- [PROBLEM REQUIREMENTS]
Copy exactly the lines of the records below, and only those lines, beginning with the line that contains "ship.org.ua, gerekli web" and ending with the line that contains "سیستم‌های آن‌ها استفاده می‌شود.".

[Collection entries]

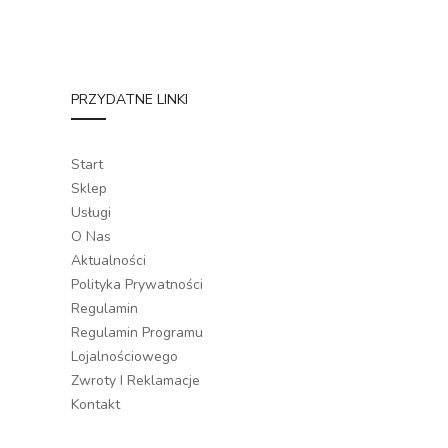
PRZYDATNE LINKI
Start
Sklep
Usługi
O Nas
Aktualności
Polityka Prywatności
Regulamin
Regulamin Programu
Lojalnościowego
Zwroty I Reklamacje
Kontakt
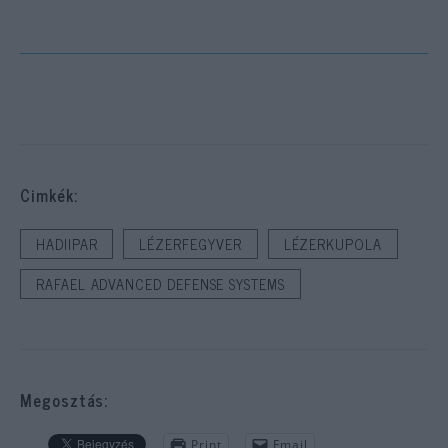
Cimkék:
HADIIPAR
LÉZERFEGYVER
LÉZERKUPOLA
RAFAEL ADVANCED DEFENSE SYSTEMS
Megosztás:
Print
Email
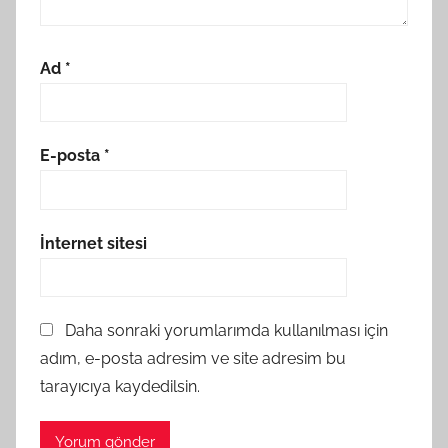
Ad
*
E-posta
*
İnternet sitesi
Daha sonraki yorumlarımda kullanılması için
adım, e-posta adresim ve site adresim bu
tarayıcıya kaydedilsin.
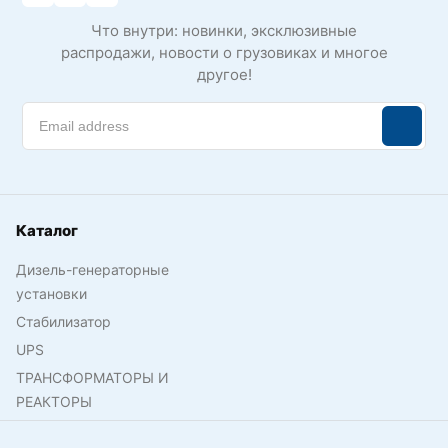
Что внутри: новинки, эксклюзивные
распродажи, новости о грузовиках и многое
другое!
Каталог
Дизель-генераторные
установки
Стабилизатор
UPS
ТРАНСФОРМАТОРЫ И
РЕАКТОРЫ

==

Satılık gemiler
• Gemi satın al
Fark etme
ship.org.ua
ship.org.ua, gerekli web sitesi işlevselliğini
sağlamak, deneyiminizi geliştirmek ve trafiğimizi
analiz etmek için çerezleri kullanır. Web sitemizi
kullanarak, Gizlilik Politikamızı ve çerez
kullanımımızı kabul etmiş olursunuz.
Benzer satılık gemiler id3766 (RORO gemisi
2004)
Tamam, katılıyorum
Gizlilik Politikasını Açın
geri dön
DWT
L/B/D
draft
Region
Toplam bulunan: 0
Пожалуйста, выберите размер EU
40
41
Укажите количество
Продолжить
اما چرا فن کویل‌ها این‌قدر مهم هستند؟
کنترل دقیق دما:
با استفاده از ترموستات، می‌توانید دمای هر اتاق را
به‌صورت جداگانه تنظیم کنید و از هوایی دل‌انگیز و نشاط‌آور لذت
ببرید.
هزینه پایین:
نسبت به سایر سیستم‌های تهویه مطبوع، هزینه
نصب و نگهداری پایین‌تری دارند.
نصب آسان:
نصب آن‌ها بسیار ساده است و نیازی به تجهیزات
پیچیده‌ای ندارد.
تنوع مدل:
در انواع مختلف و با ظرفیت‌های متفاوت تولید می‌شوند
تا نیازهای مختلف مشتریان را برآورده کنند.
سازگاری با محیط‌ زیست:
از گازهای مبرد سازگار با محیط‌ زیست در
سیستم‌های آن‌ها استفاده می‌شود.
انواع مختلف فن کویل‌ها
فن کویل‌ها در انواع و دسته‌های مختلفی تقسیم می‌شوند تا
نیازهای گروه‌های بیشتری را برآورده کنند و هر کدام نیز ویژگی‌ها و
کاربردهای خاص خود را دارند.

- [YOUR RESPONSE]
ship.org.ua, gerekli web sitesi işlevselliğini
sağlamak, deneyiminizi geliştirmek ve trafiğimizi
analiz etmek için çerezleri kullanır. Web sitemizi
kullanarak, Gizlilik Politikamızı ve çerez
kullanımımızı kabul etmiş olursunuz.
Benzer satılık gemiler id3766 (RORO gemisi
2004)
Tamam, katılıyorum
Gizlilik Politikasını Açın
geri dön
DWT
L/B/D
draft
Region
Toplam bulunan: 0
Пожалуйста, выберите размер EU
40
41
Укажите количество
Продолжить
اما چرا فن کویل‌ها این‌قدر مهم هستند؟
کنترل دقیق دما:
با استفاده از ترموستات، می‌توانید دمای هر اتاق را
به‌صورت جداگانه تنظیم کنید و از هوایی دل‌انگیز و نشاط‌آور لذت
ببرید.
هزینه پایین:
نسبت به سایر سیستم‌های تهویه مطبوع، هزینه
نصب و نگهداری پایین‌تری دارند.
نصب آسان:
نصب آن‌ها بسیار ساده است و نیازی به تجهیزات
پیچیده‌ای ندارد.
تنوع مدل:
در انواع مختلف و با ظرفیت‌های متفاوت تولید می‌شوند
تا نیازهای مختلف مشتریان را برآورده کنند.
سازگاری با محیط‌ زیست:
از گازهای مبرد سازگار با محیط‌ زیست در
سیستم‌های آن‌ها استفاده می‌شود.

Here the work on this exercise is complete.